Sketch a graph that exhibits the qualitative features of a function that has been described verbally Investigate patterns of association in bivariate data. 8.SP.3- Use the equation of a linear model to solve problems in the context of bivariate measurement data, interpreting the slope and intercept. Goal 4.02, 5.01 a-d Investigation 2 Linear Models and Equations Problems 2.1, 2.2, 2.3, 2.4 Math Reflections 8.EE.6- Use similar triangles to explain why the slope m is the same between any two distinct points on a non-vertical line in the coordinate plane; derive the equation y = mx for a line through the origin and the equation y = mx + b for a line intercepting the vertical axis at b. Analyze and solve linear equations and pairs of simultaneous linear equations.

Mathematical Models

8.EE.7- Solve linear equations in one variable. 8.EE.7.b - Solve linear equations with rational number coefficients, including equations whose solutions require expanding expressions using the distributive property and collecting like terms. Use functions to model relationships between quantities. 8.F.3-Interpret the equation y = mx + b as defining a linear function, whose graph is a straight line; give examples of functions that are not linear. 8.F.5-Describe qualitatively the functional relationship between two quantities by analyzing a graph (e.g., where the function is increasing or decreasing, linear or nonlinear). Sketch a graph that exhibits the qualitative features of a function that has been described verbally.

Investigate patterns of association in bivariate data. 8.SP.2 - Know that straight lines are widely used to model relationships between two quantitative variables. For scatter plots that suggest a linear association, informally fit a straight line, and informally assess the model fit by judging the closeness of the data points to the line. 8.SP.3 -Use the equation of a linear model to solve problems in the context of bivariate measurement data, interpreting the slope and intercept. Goal 4.01, 4.02, 5.01b Prior Knowledge: variables and patterns; finding slopes of lines and investigating parallel lines; formulating, reading, and interpreting symbolic rules; solving problems in geometric and algebraic contexts; and modeling situations with linear equations. 225 KB Thinking With Mathematical Models Review linear equations Thinking With Mathematical Models is a review of the seventh grade book titled Moving Straight Ahead.
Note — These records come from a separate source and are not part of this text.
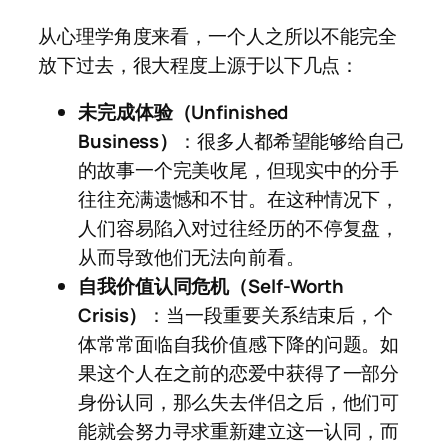
从心理学角度来看，一个人之所以不能完全
放下过去，很大程度上源于以下几点：
未完成体验（Unfinished
Business）
：很多人都希望能够给自己
的故事一个完美收尾，但现实中的分手
往往充满遗憾和不甘。在这种情况下，
人们容易陷入对过往经历的不停复盘，
从而导致他们无法向前看。
自我价值认同危机（Self-Worth
Crisis）
：当一段重要关系结束后，个
体常常面临自我价值感下降的问题。如
果这个人在之前的恋爱中获得了一部分
身份认同，那么失去伴侣之后，他们可
能就会努力寻求重新建立这一认同，而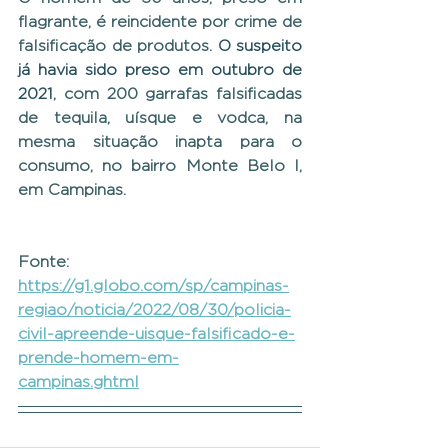
flagrante, é reincidente por crime de 
falsificação de produtos. 
O suspeito 
já havia sido preso em outubro de 
2021
, com 200 garrafas falsificadas 
de tequila, uísque e vodca, na 
mesma situação inapta para o 
consumo, no bairro Monte Belo I, 
em Campinas.
Fonte: 
https://g1.globo.com/sp/campinas-
regiao/noticia/2022/08/30/policia-
civil-apreende-uisque-falsificado-e-
prende-homem-em-
campinas.ghtml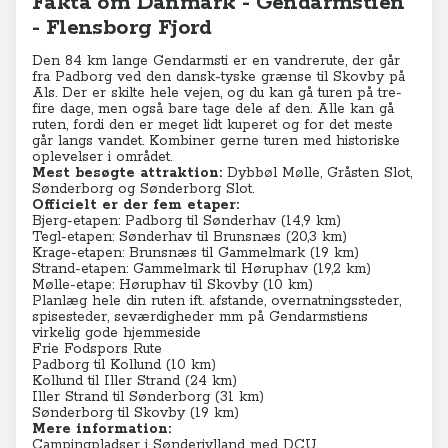
Fakta om Danmark - Gendarmstien
- Flensborg Fjord
Den 84 km lange Gendarmsti er en vandrerute, der går
fra Padborg ved den dansk-tyske grænse til Skovby på
Als. Der er skilte hele vejen, og du kan gå turen på tre-
fire dage, men også bare tage dele af den. Alle kan gå
ruten, fordi den er meget lidt kuperet og for det meste
går langs vandet. Kombiner gerne turen med historiske
oplevelser i området.
Mest besøgte attraktion:
Dybbøl Mølle, Gråsten Slot,
Sønderborg og Sønderborg Slot.
Officielt er der fem etaper:
Bjerg-etapen: Padborg til Sønderhav (14,9 km)
Tegl-etapen: Sønderhav til Brunsnæs (20,3 km)
Krage-etapen: Brunsnæs til Gammelmark (19 km)
Strand-etapen: Gammelmark til Høruphav (19,2 km)
Mølle-etape: Høruphav til Skovby (10 km)
Planlæg hele din ruten ift. afstande, overnatningssteder,
spisesteder, seværdigheder mm på
Gendarmstiens
virkelig gode hjemmeside
Frie Fodspors Rute
Padborg til Kollund (10 km)
Kollund til Iller Strand (24 km)
Iller Strand til Sønderborg (31 km)
Sønderborg til Skovby (19 km)
Mere information:
Campingpladser i Sønderjylland med DCU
Students are exposed to situations that can be represented as a linear model. Students perform three experiments and record results in a table.

When they graph the results, they discover a pattern that can be expressed as a linear equation. The second focus of this unit is a week-long review of solving linear equations.

Example of a linear function: y = 2 x + 7 For an in-depth explanation of unit goals, specific questions to ask your student and examples of core concepts from the unit, go to.